# [Source material]
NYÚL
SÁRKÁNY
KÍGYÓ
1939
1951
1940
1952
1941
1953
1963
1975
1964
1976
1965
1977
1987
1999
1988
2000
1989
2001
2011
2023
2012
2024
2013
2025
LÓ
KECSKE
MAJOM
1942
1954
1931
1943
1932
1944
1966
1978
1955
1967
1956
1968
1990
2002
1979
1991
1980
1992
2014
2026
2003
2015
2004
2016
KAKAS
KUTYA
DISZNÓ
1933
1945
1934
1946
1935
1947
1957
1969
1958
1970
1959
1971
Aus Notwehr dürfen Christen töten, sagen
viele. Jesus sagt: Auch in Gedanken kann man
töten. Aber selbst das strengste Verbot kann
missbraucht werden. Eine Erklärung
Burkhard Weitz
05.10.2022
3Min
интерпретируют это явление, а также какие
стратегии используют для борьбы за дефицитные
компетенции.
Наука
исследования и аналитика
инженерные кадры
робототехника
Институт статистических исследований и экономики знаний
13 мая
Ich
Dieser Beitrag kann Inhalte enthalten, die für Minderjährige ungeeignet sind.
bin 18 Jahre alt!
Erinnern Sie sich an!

---

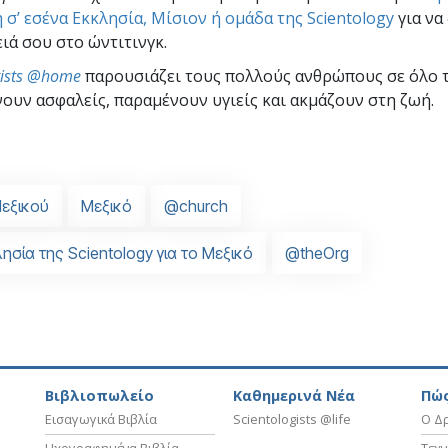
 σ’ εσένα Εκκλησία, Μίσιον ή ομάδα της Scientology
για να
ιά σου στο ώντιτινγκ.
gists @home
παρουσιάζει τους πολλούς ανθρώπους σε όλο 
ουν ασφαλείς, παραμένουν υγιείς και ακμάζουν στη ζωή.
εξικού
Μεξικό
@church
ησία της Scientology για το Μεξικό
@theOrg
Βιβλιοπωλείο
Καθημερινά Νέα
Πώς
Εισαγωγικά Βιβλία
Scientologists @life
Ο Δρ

# [Task instructions]
Your task is to find each line in the entries that contains the string "töten" and copy it.

# [Exercise solution]
Aus Notwehr dürfen Christen töten, sagen
töten. Aber selbst das strengste Verbot kann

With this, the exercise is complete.